### EXERCISE BRIEF
Transcribe the data as written, minus images.

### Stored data
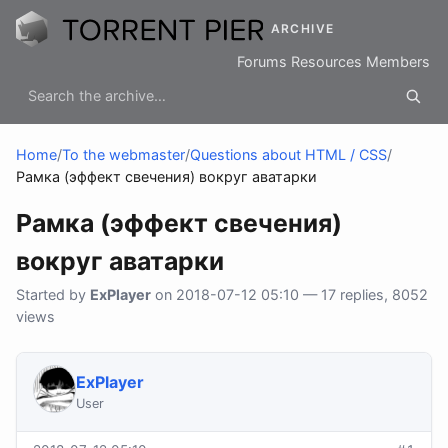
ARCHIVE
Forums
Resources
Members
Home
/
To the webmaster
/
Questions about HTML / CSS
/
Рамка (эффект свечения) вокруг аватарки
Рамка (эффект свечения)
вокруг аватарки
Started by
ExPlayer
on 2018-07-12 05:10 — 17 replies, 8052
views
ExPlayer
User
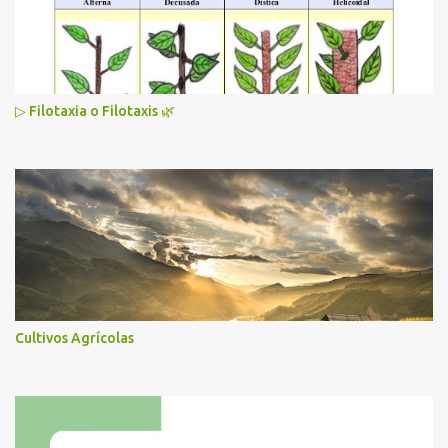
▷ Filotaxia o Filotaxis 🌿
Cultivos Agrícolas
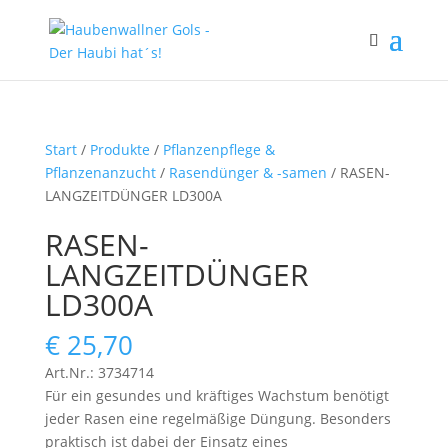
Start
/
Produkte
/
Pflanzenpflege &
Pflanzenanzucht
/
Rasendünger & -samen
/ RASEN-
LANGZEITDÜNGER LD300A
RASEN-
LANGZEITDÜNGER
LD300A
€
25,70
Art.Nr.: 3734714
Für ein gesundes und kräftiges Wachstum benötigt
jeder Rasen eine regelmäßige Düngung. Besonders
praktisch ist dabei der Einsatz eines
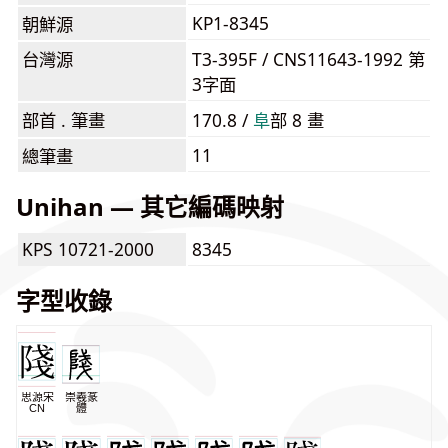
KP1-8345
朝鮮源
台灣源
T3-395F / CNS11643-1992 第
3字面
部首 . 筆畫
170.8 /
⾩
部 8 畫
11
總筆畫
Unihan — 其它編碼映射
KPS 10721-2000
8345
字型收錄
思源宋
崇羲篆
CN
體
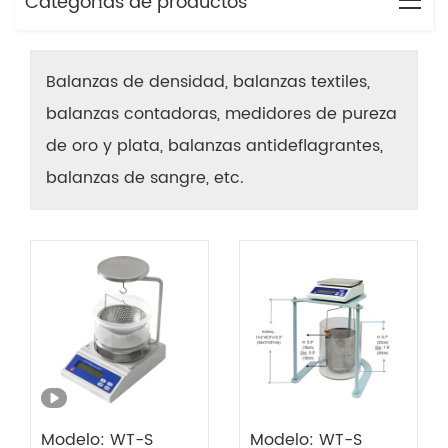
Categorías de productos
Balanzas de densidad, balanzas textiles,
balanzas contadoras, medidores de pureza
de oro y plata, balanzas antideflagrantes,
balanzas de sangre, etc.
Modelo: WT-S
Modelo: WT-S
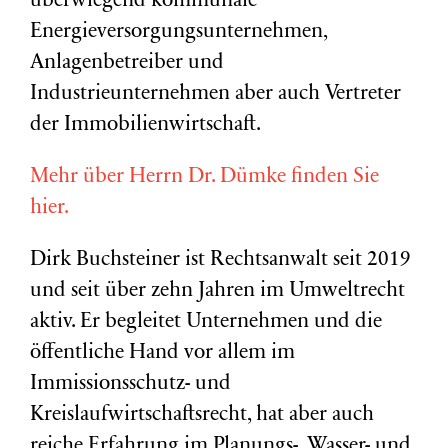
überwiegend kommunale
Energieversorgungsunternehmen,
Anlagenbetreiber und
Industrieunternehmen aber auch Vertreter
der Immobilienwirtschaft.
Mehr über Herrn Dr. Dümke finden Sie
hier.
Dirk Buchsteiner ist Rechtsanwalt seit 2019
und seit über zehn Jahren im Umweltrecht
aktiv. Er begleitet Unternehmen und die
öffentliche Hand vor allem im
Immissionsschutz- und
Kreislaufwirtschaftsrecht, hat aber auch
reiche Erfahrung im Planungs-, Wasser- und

### RESULT FOR THIS EXERCISE
ARCHIVE
Forums
Resources
Members
Home
/
To the webmaster
/
Questions about HTML / CSS
/
Рамка (эффект свечения) вокруг аватарки
Рамка (эффект свечения)
вокруг аватарки
Started by
ExPlayer
on 2018-07-12 05:10 — 17 replies, 8052
views
ExPlayer
User
▷ Filotaxia o Filotaxis 🌿
Cultivos Agrícolas
Start
/
Produkte
/
Pflanzenpflege &
Pflanzenanzucht
/
Rasendünger & -samen
/ RASEN-
LANGZEITDÜNGER LD300A
RASEN-
LANGZEITDÜNGER
LD300A
€
25,70
Art.Nr.: 3734714
Für ein gesundes und kräftiges Wachstum benötigt
jeder Rasen eine regelmäßige Düngung. Besonders
praktisch ist dabei der Einsatz eines
KP1-8345
朝鮮源
台灣源
T3-395F / CNS11643-1992 第
3字面
部首 . 筆畫
170.8 /
⾩
部 8 畫
11
總筆畫
Unihan — 其它編碼映射
KPS 10721-2000
8345
字型收錄
思源宋
崇羲篆
CN
體
Categorías de productos
Balanzas de densidad, balanzas textiles,
balanzas contadoras, medidores de pureza
de oro y plata, balanzas antideflagrantes,
balanzas de sangre, etc.
Modelo: WT-S
Modelo: WT-S
überwiegend kommunale
Energieversorgungsunternehmen,
Anlagenbetreiber und
Industrieunternehmen aber auch Vertreter
der Immobilienwirtschaft.
Mehr über Herrn Dr. Dümke finden Sie
hier.
Dirk Buchsteiner ist Rechtsanwalt seit 2019
und seit über zehn Jahren im Umweltrecht
aktiv. Er begleitet Unternehmen und die
öffentliche Hand vor allem im
Immissionsschutz- und
Kreislaufwirtschaftsrecht, hat aber auch
reiche Erfahrung im Planungs-, Wasser- und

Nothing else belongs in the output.